Little America was a series of Antarctic exploration bases from 1929 to 1958, located on the Ross Ice Shelf, south of the Bay of Whales. They were built on ice that moves very slowly; the relative location on the ice sheet has moved and eventually breaks off into an iceberg. The geographic location has new ice that has shifted to this location and is technically over the open water.

The coordinates are approximate.

==Little America I==

The first base in the series was established in January 1929 by Richard Byrd, and was abandoned in 1930.
This was where the film With Byrd at the South Pole (1930), about Byrd's trip to the South Pole, was filmed.

==Little America II==

Little America II was established in 1934, some 30 ft above the site of the original base, with some of the original base accessed via tunnel. This base was briefly set adrift in 1934, but the iceberg fused to the main glacier.

During the 1934–1935 expedition, many souvenir letters were sent from Little America, using a commemorative postage stamp issued by the U.S. government. The souvenir cancellation operations were conducted under extremely difficult conditions.

Little America established the first successful radio broadcasting from Antarctica, making regular broadcasts that could be picked up by household radio sets in the United States, more than 11,000 mi away around the Earth's curvature.

In a later expedition to Antarctica, Byrd's expedition spotted Little America's towers still standing, including the Jacobs Wind plant installed in 1933.

==Little America III==

Little America III was established for the 1940–1941 season, some 6 mi to the north.

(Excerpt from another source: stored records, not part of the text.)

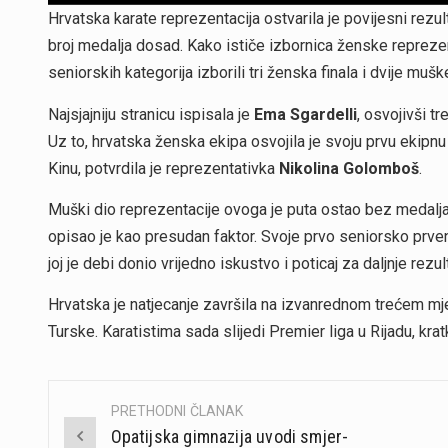
Hrvatska karate reprezentacija ostvarila je povijesni rezu
broj medalja dosad. Kako ističe izbornica ženske repreze
seniorskih kategorija izborili tri ženska finala i dvije muš
Najsjajniju stranicu ispisala je
Ema Sgardelli
, osvojivši t
Uz to, hrvatska ženska ekipa osvojila je svoju prvu ekipnu
Kinu, potvrdila je reprezentativka
Nikolina Golomboš
.
Muški dio reprezentacije ovoga je puta ostao bez medalja,
opisao je kao presudan faktor. Svoje prvo seniorsko prven
joj je debi donio vrijedno iskustvo i poticaj za daljnje rezul
Hrvatska je natjecanje završila na izvanrednom trećem mje
Turske. Karatistima sada slijedi Premier liga u Rijadu, kra
PRETHODNI ČLANAK
Post
Opatijska gimnazija uvodi smjer-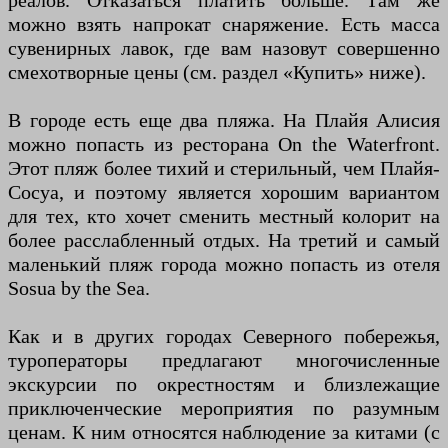
реалов. Отказаться платить больше. Там же
можно взять напрокат снаряжение. Есть масса
сувенирных лавок, где вам назовут совершенно
смехотворные цены (см. раздел «Купить» ниже).
В городе есть еще два пляжа. На Плайя Алисия
можно попасть из ресторана On the Waterfront.
Этот пляж более тихий и стерильный, чем Плайя-
Сосуа, и поэтому является хорошим вариантом
для тех, кто хочет сменить местный колорит на
более расслабленный отдых. На третий и самый
маленький пляж города можно попасть из отеля
Sosua by the Sea.
Как и в других городах Северного побережья,
туроператоры предлагают многочисленные
экскурсии по окрестностям и близлежащие
приключенческие мероприятия по разумным
ценам. К ним относятся наблюдение за китами (с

In 1940 a huge exploration vehicle, the Antarctic Snow Cruiser, was brought to Little America III. Unfortunately, the vehicle was found to have a number of design and technical weaknesses and was little used. Abandoned, it became buried in the snow. It was last rediscovered in 1958, but has subsequently been lost once again, either under the snow, or under the waters of the Southern Ocean.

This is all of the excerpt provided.